Christie, Agatha


Christie, Agatha

 

Born Sept. 15, 1891, in Torquay, England, died Jan. 12, 1976, in Wallingford. British writer.

A master of the detective story, Christie is the author of more than 60 novels, 20 plays, and many collections of short stories. Her best works include the novels Poirot Investigates (1924), The Secret of Chimneys (1925), The Murder of Roger Ackroyd (1926; Russian translation, 1970), and N or M? (1941) and the plays The Mousetrap (1954) and Witness for the Prosecution (1954; an American film of the same name, 1957). In these works the crime is solved not so much with the aid of clues as by the psychological insight of her heroes and the extraordinary intuition of the Belgian detective Hercule Poirot.

WORKS

Destination Unknown. [London] 1969.
Selected Stories.
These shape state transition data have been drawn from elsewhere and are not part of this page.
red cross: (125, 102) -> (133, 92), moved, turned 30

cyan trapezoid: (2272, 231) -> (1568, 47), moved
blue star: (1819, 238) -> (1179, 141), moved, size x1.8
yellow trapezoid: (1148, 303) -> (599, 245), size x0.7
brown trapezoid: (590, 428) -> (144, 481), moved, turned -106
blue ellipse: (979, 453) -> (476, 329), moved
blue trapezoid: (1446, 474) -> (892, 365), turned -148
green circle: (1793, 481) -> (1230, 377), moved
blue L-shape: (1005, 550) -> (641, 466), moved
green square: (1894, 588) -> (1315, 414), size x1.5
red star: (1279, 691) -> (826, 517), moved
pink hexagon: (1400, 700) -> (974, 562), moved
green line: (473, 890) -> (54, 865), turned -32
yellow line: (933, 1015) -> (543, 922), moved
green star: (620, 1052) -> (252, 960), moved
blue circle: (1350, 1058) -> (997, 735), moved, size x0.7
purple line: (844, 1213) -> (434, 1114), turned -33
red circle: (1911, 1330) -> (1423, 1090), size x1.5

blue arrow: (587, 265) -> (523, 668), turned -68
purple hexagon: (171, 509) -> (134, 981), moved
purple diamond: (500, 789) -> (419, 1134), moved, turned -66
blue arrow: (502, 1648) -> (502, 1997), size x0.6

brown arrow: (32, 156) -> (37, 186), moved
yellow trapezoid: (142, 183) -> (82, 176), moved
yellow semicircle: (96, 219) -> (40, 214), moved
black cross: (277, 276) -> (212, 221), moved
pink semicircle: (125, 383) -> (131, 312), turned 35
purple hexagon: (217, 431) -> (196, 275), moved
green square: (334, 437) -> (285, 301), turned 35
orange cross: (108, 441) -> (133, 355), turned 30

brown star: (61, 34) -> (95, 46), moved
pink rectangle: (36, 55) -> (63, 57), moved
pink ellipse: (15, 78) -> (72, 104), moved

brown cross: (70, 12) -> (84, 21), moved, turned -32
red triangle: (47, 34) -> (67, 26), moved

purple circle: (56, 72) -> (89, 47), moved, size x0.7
Moscow, 1969.
In Russian translation:
Zagadka “Endkhauza.” In A. Christie et al., Shag v storonu …. Moscow, 1965.
Vostochnyi ekspress. In 95–16; Zarubezhnyi detektiv (series). Moscow, 1967.
Smert’ v oblakakh. Literaturnyi Azerbaidzhan. 1970, nos. 8, 10–12.

REFERENCES

Behre, F. Studies in Agatha Christie’s Writings. [Göteborg, 1967.]
Ramsey, G. Agatha Christie: Mistress of Mystery. New York [1967].